### RECORDS PROVIDED

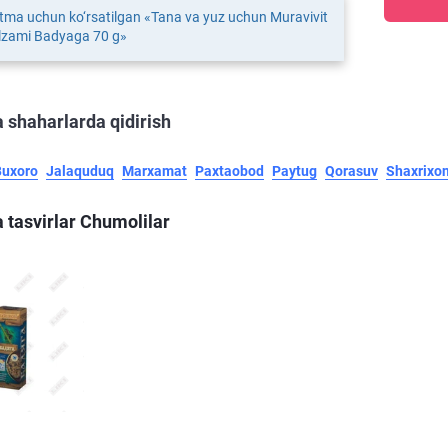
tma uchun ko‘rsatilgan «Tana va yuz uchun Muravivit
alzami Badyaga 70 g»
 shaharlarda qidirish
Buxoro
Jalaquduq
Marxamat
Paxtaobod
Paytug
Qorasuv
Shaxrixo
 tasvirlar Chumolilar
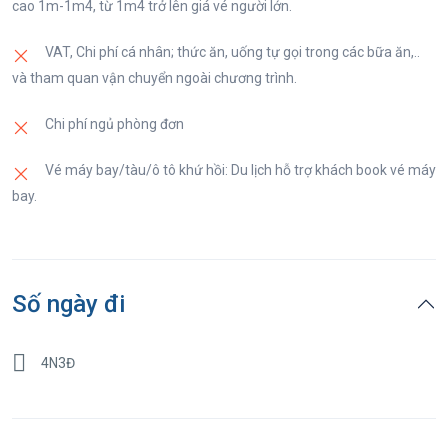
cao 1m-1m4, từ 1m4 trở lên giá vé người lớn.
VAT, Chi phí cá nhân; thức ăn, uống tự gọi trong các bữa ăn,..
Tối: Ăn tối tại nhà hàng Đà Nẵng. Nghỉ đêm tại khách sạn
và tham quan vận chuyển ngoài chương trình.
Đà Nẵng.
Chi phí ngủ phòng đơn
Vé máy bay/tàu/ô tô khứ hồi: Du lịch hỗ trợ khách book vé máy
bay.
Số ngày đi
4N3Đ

...

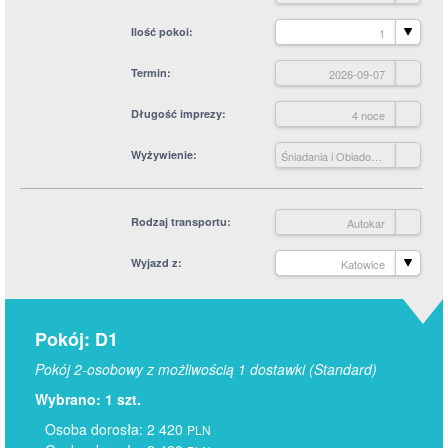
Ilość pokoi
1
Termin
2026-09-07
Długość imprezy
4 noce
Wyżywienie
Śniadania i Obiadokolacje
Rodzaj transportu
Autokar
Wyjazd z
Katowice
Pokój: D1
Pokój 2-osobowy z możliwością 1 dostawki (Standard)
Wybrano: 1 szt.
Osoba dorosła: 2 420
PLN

### WHAT NEEDS TO BE DONE
Gather from the data above every line with the string "Pokój".

### ANSWER FOR THE TASK
Pokój: D1
Pokój 2-osobowy z możliwością 1 dostawki (Standard)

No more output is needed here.